Au-dessus de nous, le bourdonnement typique d’un drone se fait entendre. Le petit engin noir s’élève au-dessus du champ, propulsé par ses quatre moteurs, et commence sa mission. Il ne s’agit pas d’un drone classique, destiné à prendre des photos. Ce drone militaire est là dans un but précis : aider les soldats à repérer les positions ennemies, leur permettre de mieux gérer la situation et éviter les mauvaises surprises.
Quelques minutes après, un deuxième drone de repérage est lancé, beaucoup plus petit et discret. Puis vient le tour d’un tout autre genre d’engin volant : énorme, et équipé d’un fusil. Une arme de guerre volante, qui sera peut-être bientôt utilisée par les forces armées françaises. Au-dessus de nous, le drone se déplace, fusil visible, et met en joue un ennemi apparu au bout du champ.
Nous ne sommes pas sur une vraie zone de guerre. Nous sommes sur une base militaire des Yvelines, et nous assistons à un exercice, organisé par l’armée de terre dans le cadre de la 2e édition du challenge CoHoMa, pour présenter ses drones et montrer leur potentiel sur le terrain. Les ennemis sont faux, et les blessés ne sont que des mannequins. Mais les drones, eux, sont bien vrais. Ils pourraient bientôt être envoyés sur le front avec les soldats.

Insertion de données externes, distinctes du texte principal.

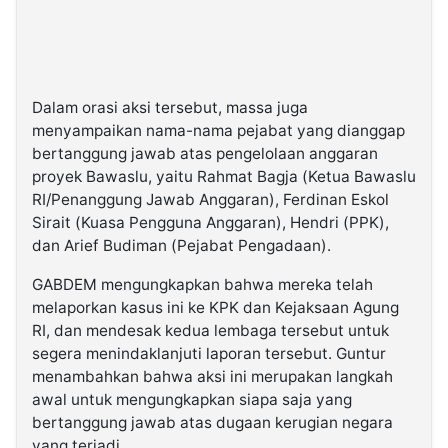
Dalam orasi aksi tersebut, massa juga
menyampaikan nama-nama pejabat yang dianggap
bertanggung jawab atas pengelolaan anggaran
proyek Bawaslu, yaitu Rahmat Bagja (Ketua Bawaslu
RI/Penanggung Jawab Anggaran), Ferdinan Eskol
Sirait (Kuasa Pengguna Anggaran), Hendri (PPK),
dan Arief Budiman (Pejabat Pengadaan).
GABDEM mengungkapkan bahwa mereka telah
melaporkan kasus ini ke KPK dan Kejaksaan Agung
RI, dan mendesak kedua lembaga tersebut untuk
segera menindaklanjuti laporan tersebut. Guntur
menambahkan bahwa aksi ini merupakan langkah
awal untuk mengungkapkan siapa saja yang
bertanggung jawab atas dugaan kerugian negara
yang terjadi.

Des drones pour équiper les forces françaises
Les drones sont une évolution majeure dans l’équipement de l’armée de terre. Selon Pierre Schill, le chef d’état-major de l’armée de terre, présent sur la base militaire pour la démonstration avec les drones, il s’agit même d’un « tournant qu’il ne faut pas rater ». Depuis 2021 et le lancement du projet Vulcain, dont le challenge CoHoMa fait partie, et qui a pour but d’intégrer des robots et de l’intelligence artificielle dans l’armée « à l’horizon 2040 », de nombreux progrès ont été réalisés. L’objectif de la journée du 10 mai était de les montrer, avec une mise en pratique concrète.

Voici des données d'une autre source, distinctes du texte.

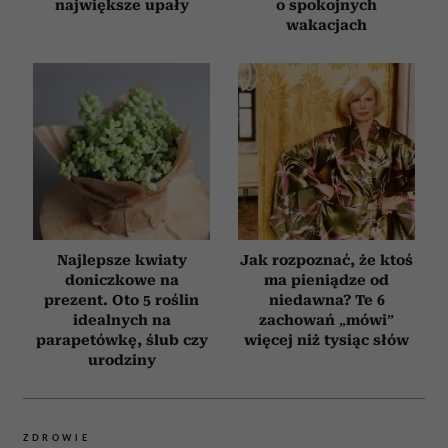
największe upały
o spokojnych
wakacjach
Najlepsze kwiaty
Jak rozpoznać, że ktoś
doniczkowe na
ma pieniądze od
prezent. Oto 5 roślin
niedawna? Te 6
idealnych na
zachowań „mówi”
parapetówkę, ślub czy
więcej niż tysiąc słów
urodziny
ZDROWIE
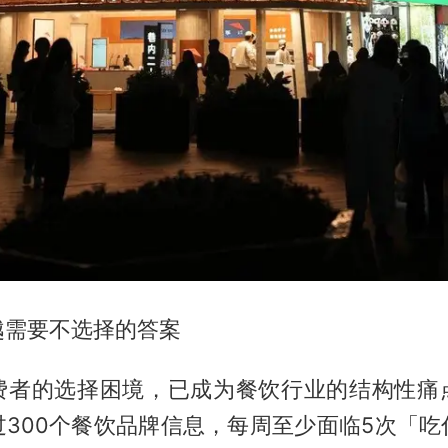
越需要不选择的答案
费者的选择困境，已成为餐饮行业的结构性痛
过300个餐饮品牌信息，每周至少面临5次「吃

L’exercice auquel nous assistons est simple : sur une ligne de front, des soldats ennemis essaient de prendre position à deux endroits différents. Ces positions leur offriraient un avantage, et ils ne doivent pas pouvoir s’y implanter. Une unité de soldats est envoyée pour les déloger, et pour ce faire, elle est accompagnée de plusieurs drones.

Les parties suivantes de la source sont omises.